* Records shown
────────────────────────────────────────
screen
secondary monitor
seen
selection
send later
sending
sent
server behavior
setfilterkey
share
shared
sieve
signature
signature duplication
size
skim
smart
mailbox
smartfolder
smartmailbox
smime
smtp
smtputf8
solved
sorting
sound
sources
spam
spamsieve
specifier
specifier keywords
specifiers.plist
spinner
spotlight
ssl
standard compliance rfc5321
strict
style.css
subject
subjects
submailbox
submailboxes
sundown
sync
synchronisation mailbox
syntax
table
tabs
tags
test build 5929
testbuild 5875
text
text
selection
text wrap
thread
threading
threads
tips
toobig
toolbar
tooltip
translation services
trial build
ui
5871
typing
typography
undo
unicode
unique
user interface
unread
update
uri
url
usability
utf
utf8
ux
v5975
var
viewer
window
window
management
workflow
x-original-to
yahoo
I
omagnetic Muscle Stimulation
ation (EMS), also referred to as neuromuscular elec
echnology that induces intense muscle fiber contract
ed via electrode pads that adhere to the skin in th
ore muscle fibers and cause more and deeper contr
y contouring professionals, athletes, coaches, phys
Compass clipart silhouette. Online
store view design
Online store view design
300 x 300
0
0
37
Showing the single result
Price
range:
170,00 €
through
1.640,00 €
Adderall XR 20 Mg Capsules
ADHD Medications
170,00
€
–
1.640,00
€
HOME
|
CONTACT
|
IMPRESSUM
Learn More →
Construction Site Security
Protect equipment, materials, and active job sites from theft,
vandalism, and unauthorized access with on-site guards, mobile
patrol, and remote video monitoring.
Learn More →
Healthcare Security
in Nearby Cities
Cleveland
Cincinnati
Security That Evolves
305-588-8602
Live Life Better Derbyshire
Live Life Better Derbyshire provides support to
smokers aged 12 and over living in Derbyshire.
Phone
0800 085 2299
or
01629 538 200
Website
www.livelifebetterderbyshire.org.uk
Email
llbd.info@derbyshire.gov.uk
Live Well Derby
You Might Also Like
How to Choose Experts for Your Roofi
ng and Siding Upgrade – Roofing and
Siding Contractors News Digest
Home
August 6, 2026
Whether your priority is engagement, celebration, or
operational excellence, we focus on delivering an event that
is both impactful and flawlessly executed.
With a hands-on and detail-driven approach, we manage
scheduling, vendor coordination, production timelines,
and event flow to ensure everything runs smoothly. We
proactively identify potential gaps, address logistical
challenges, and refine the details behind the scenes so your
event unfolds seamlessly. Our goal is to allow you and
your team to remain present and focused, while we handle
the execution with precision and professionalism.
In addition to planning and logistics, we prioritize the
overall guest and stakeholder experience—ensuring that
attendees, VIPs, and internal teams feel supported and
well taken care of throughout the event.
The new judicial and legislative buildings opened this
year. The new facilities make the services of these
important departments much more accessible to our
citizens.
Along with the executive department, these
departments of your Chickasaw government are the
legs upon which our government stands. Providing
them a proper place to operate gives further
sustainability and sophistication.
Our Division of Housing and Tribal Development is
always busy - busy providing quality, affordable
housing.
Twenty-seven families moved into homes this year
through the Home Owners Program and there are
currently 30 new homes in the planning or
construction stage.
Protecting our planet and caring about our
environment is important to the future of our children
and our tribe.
────────────────────────────────────────
* Instructions to follow
Find every line above that contains the word "year", and return each one.

* Reply to the exercise
year. The new facilities make the services of these
Twenty-seven families moved into homes this year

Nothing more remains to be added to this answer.